=== What you should do ===
Each line from the line containing "Deken met spreuk" through the last line of the entries is to be reproduced exactly as it stands.

=== Data to process ===

------------------------

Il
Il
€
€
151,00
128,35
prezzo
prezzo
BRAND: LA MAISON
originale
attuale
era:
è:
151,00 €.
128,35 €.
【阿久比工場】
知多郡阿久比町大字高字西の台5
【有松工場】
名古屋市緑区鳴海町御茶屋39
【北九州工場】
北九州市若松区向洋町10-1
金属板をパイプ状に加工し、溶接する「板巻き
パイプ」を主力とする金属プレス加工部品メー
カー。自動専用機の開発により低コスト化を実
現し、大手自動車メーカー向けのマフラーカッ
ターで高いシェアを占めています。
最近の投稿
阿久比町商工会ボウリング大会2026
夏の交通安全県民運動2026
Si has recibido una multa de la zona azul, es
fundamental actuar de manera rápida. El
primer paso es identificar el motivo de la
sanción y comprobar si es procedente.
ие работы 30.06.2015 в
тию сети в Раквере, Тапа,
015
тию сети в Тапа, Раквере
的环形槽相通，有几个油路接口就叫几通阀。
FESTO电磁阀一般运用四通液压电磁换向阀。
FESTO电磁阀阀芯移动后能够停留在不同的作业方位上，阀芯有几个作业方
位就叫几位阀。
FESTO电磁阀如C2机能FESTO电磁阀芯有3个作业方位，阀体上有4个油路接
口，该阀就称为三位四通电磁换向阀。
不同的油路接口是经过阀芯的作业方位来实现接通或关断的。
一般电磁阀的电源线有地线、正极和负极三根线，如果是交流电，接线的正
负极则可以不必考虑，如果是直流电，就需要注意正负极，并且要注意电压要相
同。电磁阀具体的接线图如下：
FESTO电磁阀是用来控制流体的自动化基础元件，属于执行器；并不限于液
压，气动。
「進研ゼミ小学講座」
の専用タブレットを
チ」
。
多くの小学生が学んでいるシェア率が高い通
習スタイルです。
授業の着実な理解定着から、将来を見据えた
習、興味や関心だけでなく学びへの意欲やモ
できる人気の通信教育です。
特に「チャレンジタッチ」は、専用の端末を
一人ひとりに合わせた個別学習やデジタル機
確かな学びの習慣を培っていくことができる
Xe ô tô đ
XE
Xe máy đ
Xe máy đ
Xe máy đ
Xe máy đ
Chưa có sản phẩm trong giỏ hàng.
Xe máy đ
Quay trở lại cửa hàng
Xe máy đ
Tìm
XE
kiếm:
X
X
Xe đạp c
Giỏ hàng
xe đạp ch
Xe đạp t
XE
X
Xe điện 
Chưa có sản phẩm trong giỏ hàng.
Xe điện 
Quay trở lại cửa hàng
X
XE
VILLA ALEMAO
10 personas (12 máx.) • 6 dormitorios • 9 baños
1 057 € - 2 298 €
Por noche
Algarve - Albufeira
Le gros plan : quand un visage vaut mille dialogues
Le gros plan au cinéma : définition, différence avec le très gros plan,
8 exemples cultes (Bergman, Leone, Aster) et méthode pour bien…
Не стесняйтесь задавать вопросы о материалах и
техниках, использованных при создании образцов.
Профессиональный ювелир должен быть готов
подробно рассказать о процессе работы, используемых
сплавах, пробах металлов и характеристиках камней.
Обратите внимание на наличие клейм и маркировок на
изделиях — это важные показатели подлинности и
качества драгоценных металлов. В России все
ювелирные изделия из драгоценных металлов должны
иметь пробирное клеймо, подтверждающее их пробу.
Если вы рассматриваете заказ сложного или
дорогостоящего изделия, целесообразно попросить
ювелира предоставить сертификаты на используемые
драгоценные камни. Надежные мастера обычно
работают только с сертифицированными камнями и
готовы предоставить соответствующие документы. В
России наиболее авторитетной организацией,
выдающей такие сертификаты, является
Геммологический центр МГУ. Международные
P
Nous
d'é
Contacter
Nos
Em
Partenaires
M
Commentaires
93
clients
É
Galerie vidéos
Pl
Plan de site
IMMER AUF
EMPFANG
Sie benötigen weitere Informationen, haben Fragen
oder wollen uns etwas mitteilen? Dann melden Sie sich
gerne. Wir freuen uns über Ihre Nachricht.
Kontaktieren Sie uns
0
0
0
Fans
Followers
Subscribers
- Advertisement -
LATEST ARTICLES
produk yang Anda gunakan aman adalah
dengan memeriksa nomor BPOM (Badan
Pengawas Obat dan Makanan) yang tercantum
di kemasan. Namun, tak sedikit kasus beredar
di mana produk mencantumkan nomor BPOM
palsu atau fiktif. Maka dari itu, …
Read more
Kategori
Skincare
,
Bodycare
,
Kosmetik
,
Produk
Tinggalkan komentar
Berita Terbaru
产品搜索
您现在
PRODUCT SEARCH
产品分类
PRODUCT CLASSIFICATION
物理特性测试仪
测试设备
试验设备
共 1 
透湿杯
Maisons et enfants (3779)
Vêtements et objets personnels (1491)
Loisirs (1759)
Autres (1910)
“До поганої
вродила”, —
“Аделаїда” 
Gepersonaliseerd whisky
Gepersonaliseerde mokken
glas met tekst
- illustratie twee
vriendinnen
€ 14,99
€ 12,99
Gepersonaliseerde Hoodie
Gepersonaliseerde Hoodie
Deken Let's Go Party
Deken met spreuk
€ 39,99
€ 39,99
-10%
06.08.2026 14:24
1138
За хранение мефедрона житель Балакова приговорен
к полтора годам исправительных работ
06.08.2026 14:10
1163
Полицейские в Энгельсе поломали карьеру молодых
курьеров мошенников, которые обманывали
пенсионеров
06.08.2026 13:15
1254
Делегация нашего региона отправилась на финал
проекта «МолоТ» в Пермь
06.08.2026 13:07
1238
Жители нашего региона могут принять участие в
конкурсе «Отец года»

------------------------

=== Expected answer ===
Deken met spreuk
€ 39,99
€ 39,99
-10%
06.08.2026 14:24
1138
За хранение мефедрона житель Балакова приговорен
к полтора годам исправительных работ
06.08.2026 14:10
1163
Полицейские в Энгельсе поломали карьеру молодых
курьеров мошенников, которые обманывали
пенсионеров
06.08.2026 13:15
1254
Делегация нашего региона отправилась на финал
проекта «МолоТ» в Пермь
06.08.2026 13:07
1238
Жители нашего региона могут принять участие в
конкурсе «Отец года»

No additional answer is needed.